Buying groups use their outsized power to push prices lower and fatten their margins. The discounts they negotiate, meanwhile, are rarely passed to consumers despite falling net prices to manufacturers.

To protect what's left of their margins, many makers of generic drugs have shifted production to lower-cost countries such as India, where oversight is more lax. Other companies have gone out of business. Bankruptcies and production stoppages due to quality problems have exacerbated shortages.

These problems are often compounded by policy decisions that disadvantage generics and lead to underpriced drugs.

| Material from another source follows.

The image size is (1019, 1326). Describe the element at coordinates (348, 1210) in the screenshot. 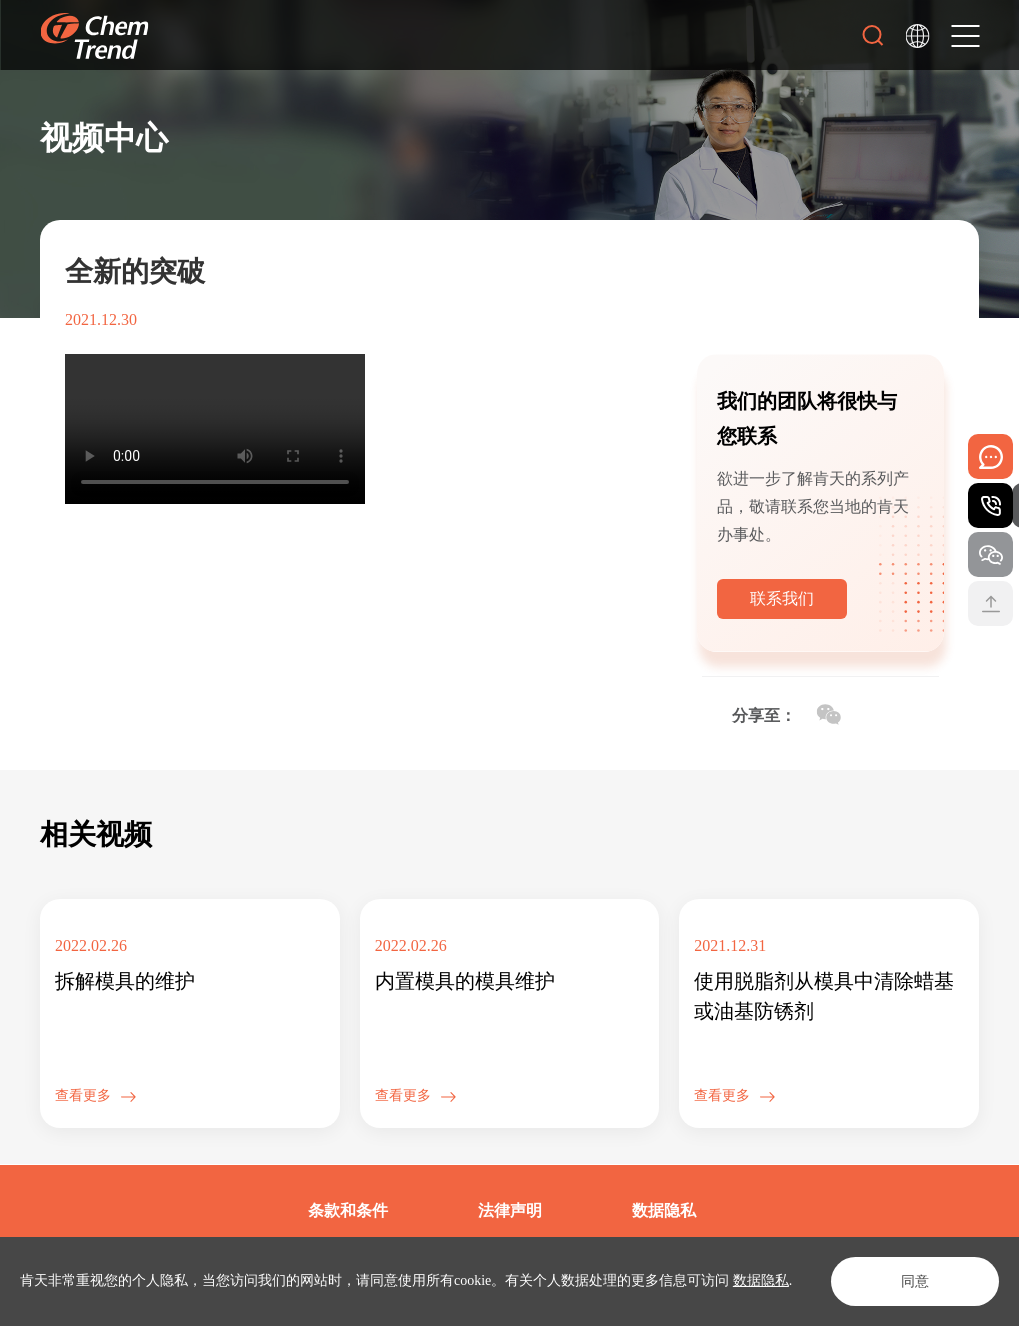

I see `条款和条件` at that location.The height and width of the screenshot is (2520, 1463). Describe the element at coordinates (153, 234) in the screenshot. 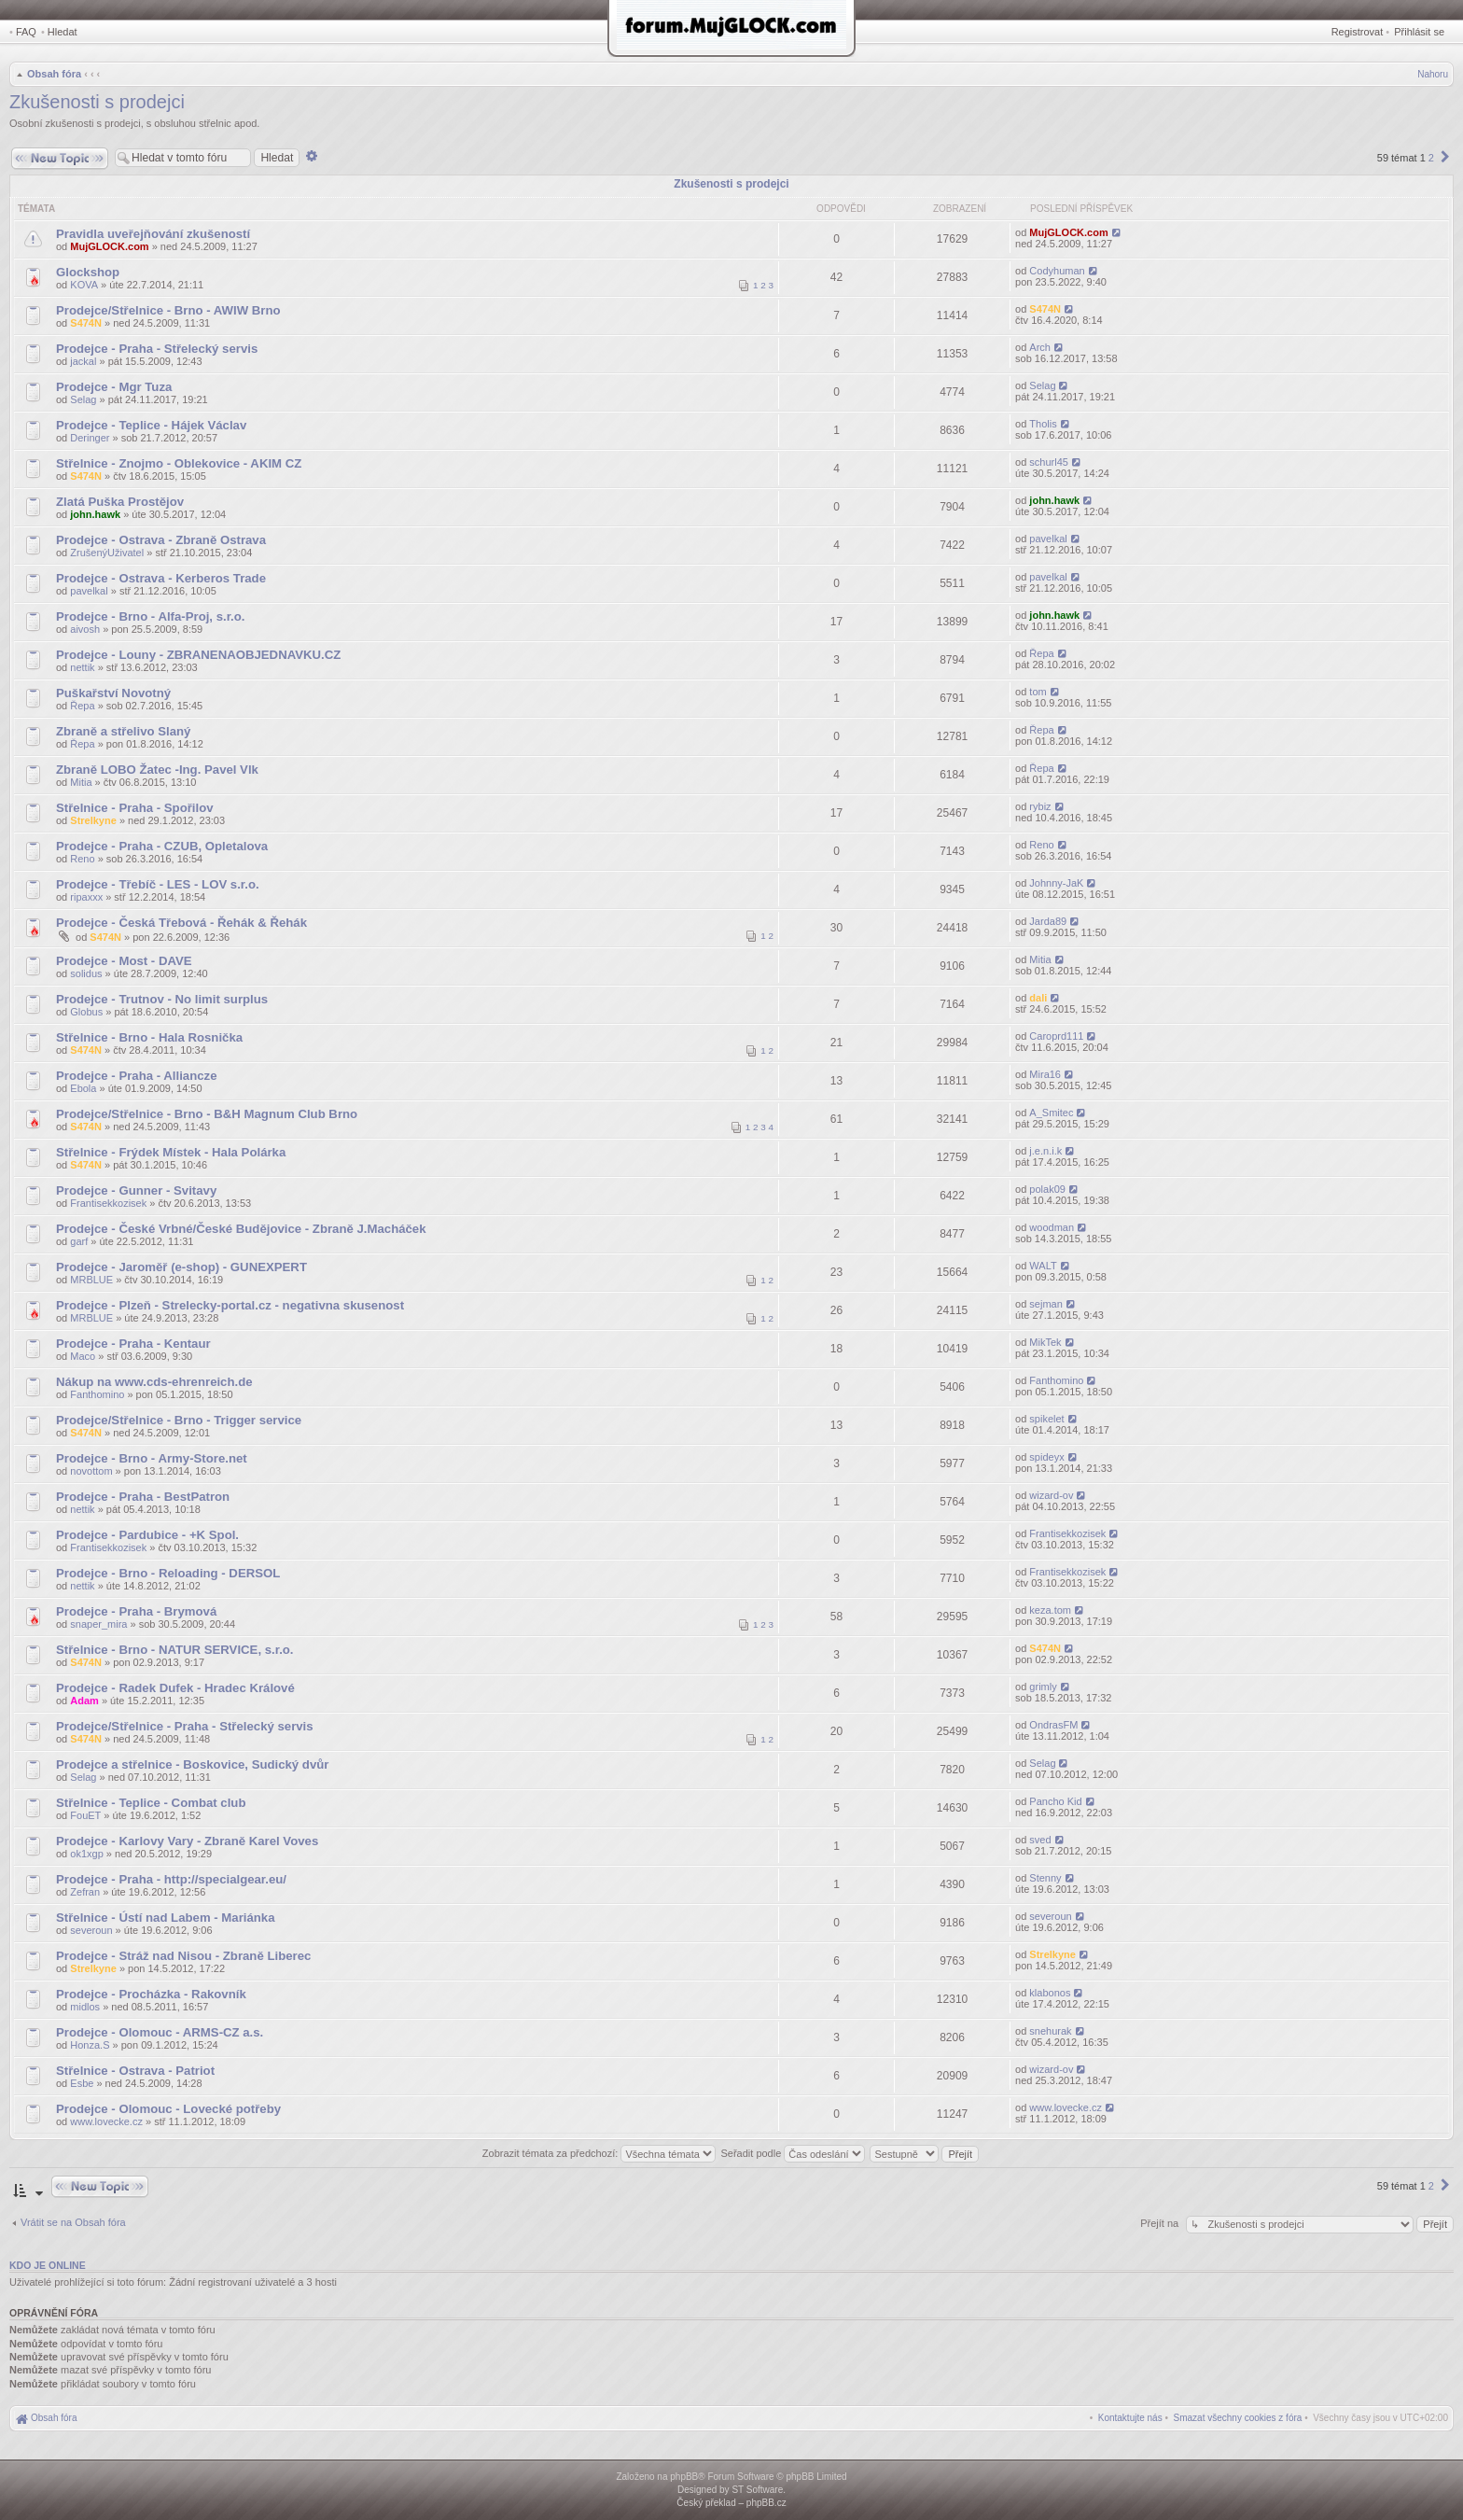

I see `Pravidla uveřejňování zkušeností` at that location.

Medicaid, for example, requires drug makers to pay a rebate when average prices rise faster than inflation. Other drug discount programs impose steep price cuts despite ample competition among suppliers. Such policies are better suited to branded products, where suppliers have no direct rivals and more leverage to set prices.

The prescription drug market is thus caught between prices that are simultaneously too high for branded drugs and too low for generics. Both artificially restrict access to needed medications. Additional scrutiny of supply-chain middlemen, to include retail buying groups, should be a priority for competition authorities. For its part, Congress should suspend poorly designed rebate and discount policies that penalize generics makers.

Access to generic drugs is one of the most important pillars of affordable health care in the U.S. A healthy, competitive market will ensure it stays that way.